Although Russian civilians have expressed their desire for a reformed government, Catherine Murnane wonders whether demonstration is enough to ensure such change


An arena is clothed in Russian flags. A spokesman plays his part as he speaks of a noble leader from a written script. A rupture of applause and patriotic chants suffocate a room. And Vladimir Putin accepts his presidential nomination. The scenes displayed at the United Russia party congress in Luzhniki sports arena demonstrate the type of electorate this party perceived itself to be dealing with in next year’s presidential election. An electorate that was proud to see its state’s second President and current Prime Minister take on yet another leading political role. An electorate that was satisfied with the lack of opposition he was yet to receive in this election. An electorate that was happy to see no change in the way their state is monitored and maintained.
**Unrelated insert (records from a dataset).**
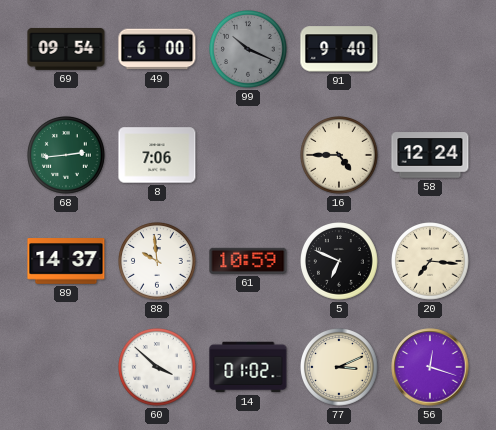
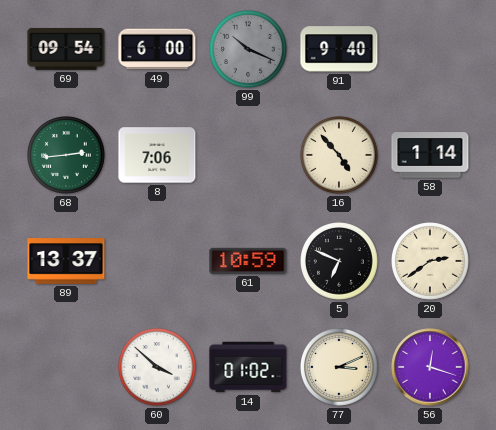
16: 4:45 -> 4:53
58: 12:24 -> 1:14
89: 14:37 -> 13:37
88: 9:59 -> none
20: 7:16 -> 2:39
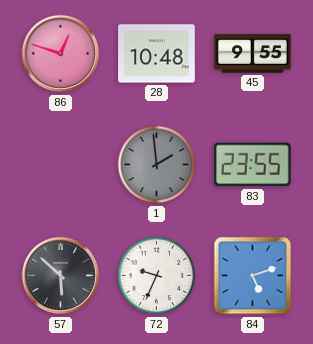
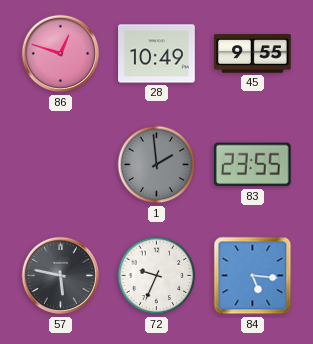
28: 10:48 -> 10:49
57: 5:52 -> 5:47
84: 5:12 -> 5:16
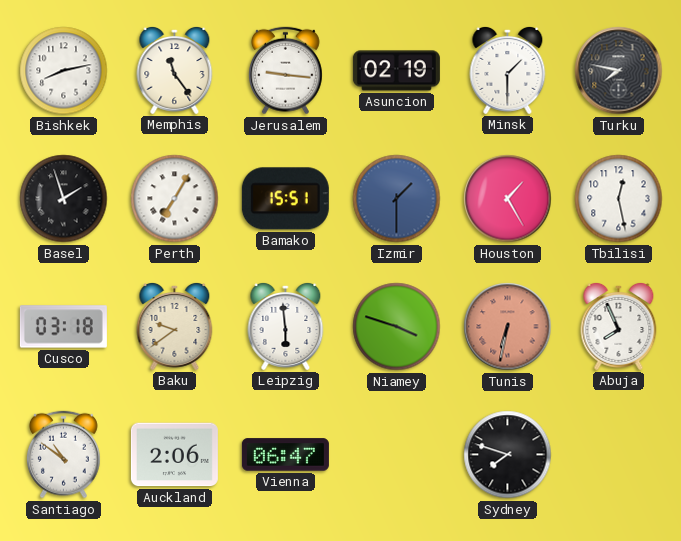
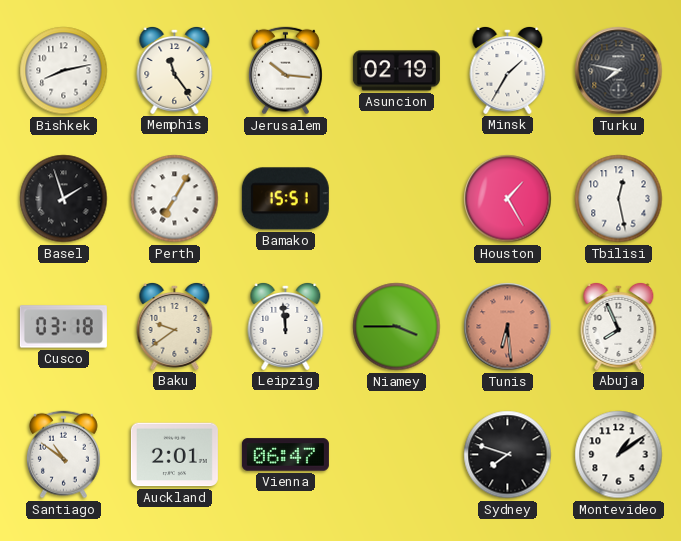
Jerusalem: 9:16 -> 10:16
Minsk: 1:30 -> 1:35
Izmir: 1:30 -> none
Leipzig: 5:59 -> 11:59
Niamey: 3:48 -> 3:45
Tunis: 6:32 -> 6:29
Auckland: 2:06 -> 2:01
Montevideo: none -> 1:09
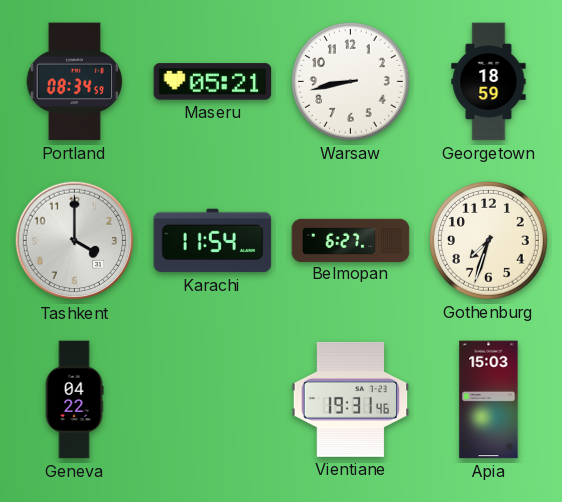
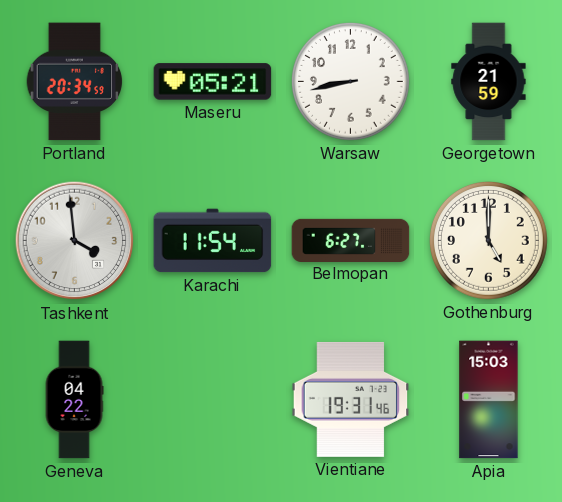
Portland: 08:34 -> 20:34
Georgetown: 18:59 -> 21:59
Tashkent: 4:00 -> 3:59
Gothenburg: 7:33 -> 5:00
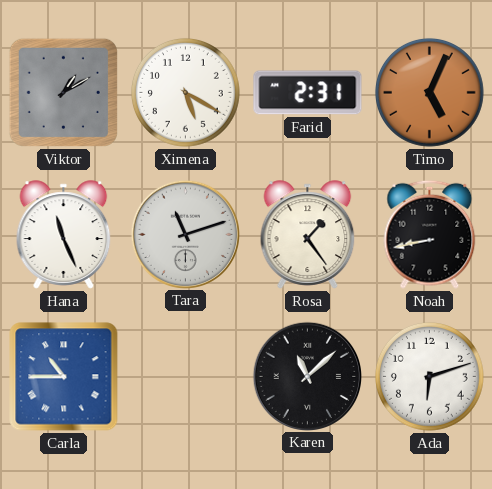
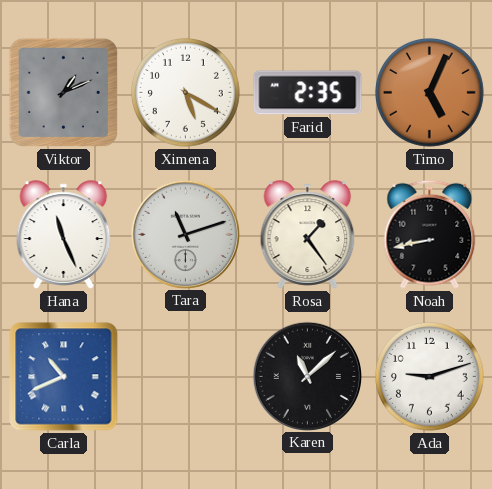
Viktor: 1:10 -> 1:11
Farid: 2:31 -> 2:35
Carla: 10:45 -> 10:41
Ada: 6:12 -> 9:12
In previous elections, there would have been potential logic in United Russia’s perception of Russia’s people. The drastic and capricious measures of both Mikhail Gorbachev and Boris Yeltsin in their roles as head of state led to an overall preference for soft authoritarian rule in Russia. Where the haunting memory exists amongst citizens that change is for the worst, a one-party dominant system, which can be perceived as predictable and unchanging, could have easily been perceived as favourable.
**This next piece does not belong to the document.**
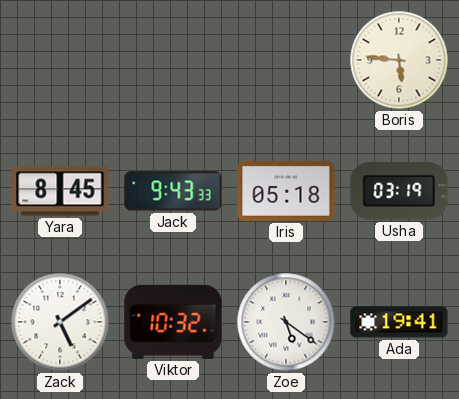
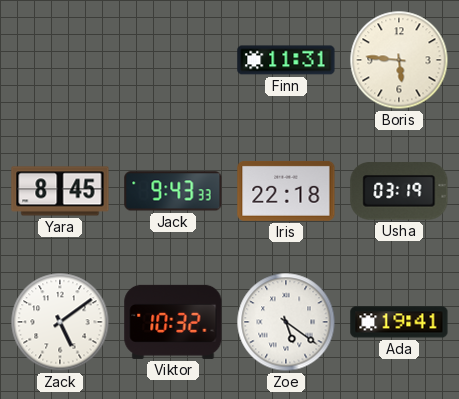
Finn: none -> 11:31
Iris: 05:18 -> 22:18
However, what the United Russia Party failed to predict was the upheaval and opposition which was to amount in response to the Putin love-in that took place on November 27th. Mass protests were organised in response to this clear attempt to maintain Putin’s power for as lengthy a period of time as possible. The slogan ‘anybody but United Russia’ quickly became the common chant amongst civilians. Putin was booed at open events, jeered on online forums and faced opposition that his party were never confronted with before.
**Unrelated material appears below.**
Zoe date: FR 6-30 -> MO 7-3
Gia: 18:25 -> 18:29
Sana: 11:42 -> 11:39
When we consider the scandalous actions that took place during the Parliamentary elections in November, we can see that this anti-government opposition have succeeded in terrifying Putin and his party into fearing for their political security. Images of teachers marking off entire voting slips, along with those of students being paid to travel to polling stations, demonstrate the filthy tactics this government degraded itself to, fearing failure. However, regardless of such attempts to silence the newly emerged opposition, the anti-chant prevailed, with United Russia succumbing to a decrease in voter support, depleting from sixty-four per cent down to fifty per cent. As we can see, a desire to turn away from soft authoritarian rule has undoubtedly emerged in Russia.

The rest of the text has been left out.